$20 Dinner with Angus Brown

Octopus Bar’s executive chef creates one last meal and bids farewell, for now

“That’s where we did it,” chef Angus Brown says. He’s standing over a tree stump in the backyard of his friend and local farmer Hudson Rouse. Nearby, more than 30 chickens in two separate enclosures cluck and peck and eat. Brown half-shudders/half-laughs as he and Rouse recount the gnarly tale of their most recent exercise in backyard butchery, complete with disembodied chickens squawking through severed necks. Moonshine was involved.

In the last three months, Brown has butchered three live goats, a lamb, and two chickens. He says his first kill, a goat at an area farm, was intense. “But then after you do it a few times, it gets easier,” he says.

On this particular visit to Rouse’s backyard chicken operation, however, Brown is in the market for some eggs.

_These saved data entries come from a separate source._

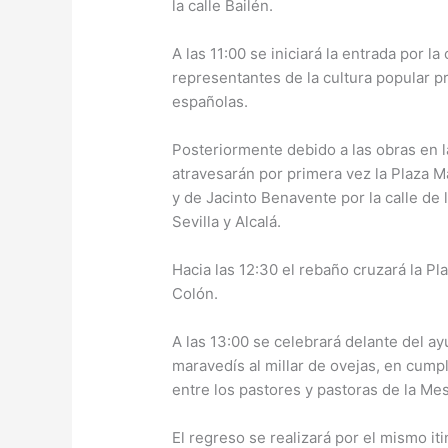
la calle Bailén.
A las 11:00 se iniciará la entrada por 
representantes de la cultura popular 
españolas.
Posteriormente debido a las obras en 
atravesarán por primera vez la Plaza M
y de Jacinto Benavente por la calle de l
Sevilla y Alcalá.
Hacia las 12:30 el rebaño cruzará la Pl
Colón.
A las 13:00 se celebrará delante del a
maravedís al millar de ovejas, en cump
entre los pastores y pastoras de la Mes
El regreso se realizará por el mismo i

In fact, he made the special detour through East Atlanta to procure what he’s found to be the best eggs he’s ever worked with. “They have super bright yolks and I think it has a lot to do with the feed and the way that they’re treated, no stress,” Brown says. “Hudson’s eggs are the bomb.”

When he’s not out butchering small farm animals for food, or building relationships with local farmers, Brown is the executive chef/partner at East Atlanta’s Octopus Bar. But in mid-January, nearly two years after meeting his business partner, So Ba owner Nhan Le, and launching their popular late-night-dive-meets-fine-dining experiment in East Atlanta, Brown is leaving to spend several months in Asia, to eat, cook, and learn in Tokyo and Vietnam. “I just want to do a little bit of traveling, get it out of my system. I’m 30 years old. I’m not married, I don’t own a house, so I might as well go now while I can,” he says.

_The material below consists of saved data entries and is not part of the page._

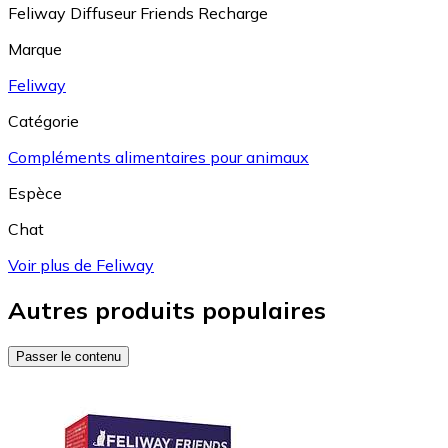
Feliway Diffuseur Friends Recharge
Marque
Feliway
Catégorie
Compléments alimentaires pour animaux
Espèce
Chat
Voir plus de Feliway
Autres produits populaires
Passer le contenu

Back at his Castleberry Hill studio apartment, a record player sits in one corner next to old wine crates filled with records. A former German biergarten table, its bright orange paint cracked and worn with age, conjures visions of Oktoberfest in the open concept kitchen. Brown admits that as much as he’d like to, he never really cooks at home. He does, however, get plenty of cooking done at Octopus Bar, where creative freedom and an ever-changing menu have allowed the young chef to explore and develop his own culinary style. Brown prefers to let the ingredients do most of the work, crafting his own farm-to-table blend of global soul food that incorporates regional Southern, Italian, and Japanese influences. He’s especially grateful for the mentor he’s found in Le. “Nhan’s awesome,” Brown says. “He’s extremely talented and has taught me a lot. He’s Vietnamese, grew up in a Korean household, and is trained in Japanese so his Asian knowledge is huge.”

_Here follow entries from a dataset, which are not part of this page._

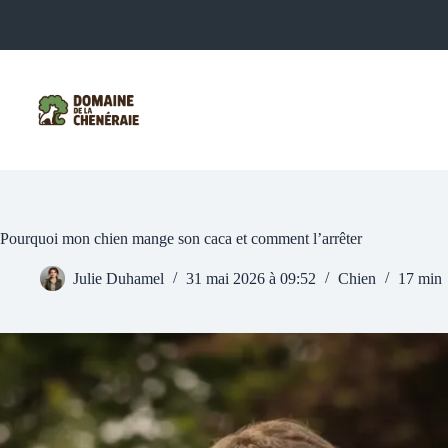
Passer
au
contenu
Pourquoi mon chien mange son caca et comment l’arrêter
Julie Duhamel
31 mai 2026 à 09:52
Chien
17 min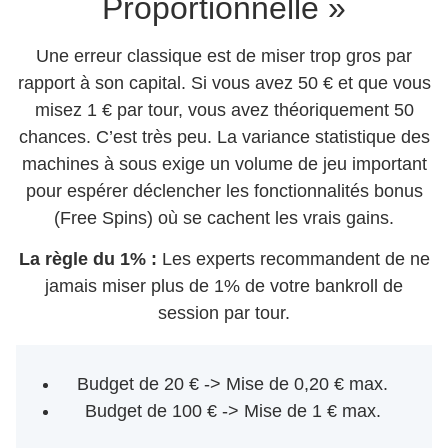
Proportionnelle »
Une erreur classique est de miser trop gros par
rapport à son capital. Si vous avez 50 € et que vous
misez 1 € par tour, vous avez théoriquement 50
chances. C’est très peu. La variance statistique des
machines à sous exige un volume de jeu important
pour espérer déclencher les fonctionnalités bonus
(Free Spins) où se cachent les vrais gains.
La règle du 1% :
Les experts recommandent de ne
jamais miser plus de 1% de votre bankroll de
session par tour.
Budget de 20 € -> Mise de 0,20 € max.
Budget de 100 € -> Mise de 1 € max.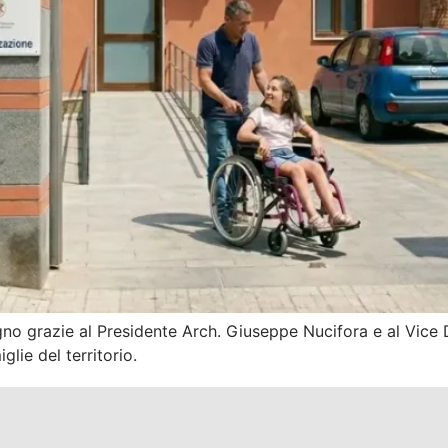
gno grazie al Presidente Arch. Giuseppe Nucifora e al Vice Do
glie del territorio.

Brown grew up in the Buckhead area, leaving the city at age 15 to live with his father in Scotland. Not one to gather moss, he’s been on the move ever since, touching down in all four corners of the United States before circling back to Atlanta in early 2011. He landed a position at Miller Union, but only intended to stay for six months while waiting for an opportunity in Boston to unfold. Little did Brown know, a late-night encounter with Le at Bottle Rocket in Castleberry Hill, would alter those plans significantly. “Nhan who owned Bottle Rocket at the time knew my landlord, so he stuck his head out the door and invited us in. We became friends instantly, drinking all night long just talking about the things we liked to eat but never got to cook,” Brown says. A few successful pop-up dinners later and the concept for Octopus Bar was born.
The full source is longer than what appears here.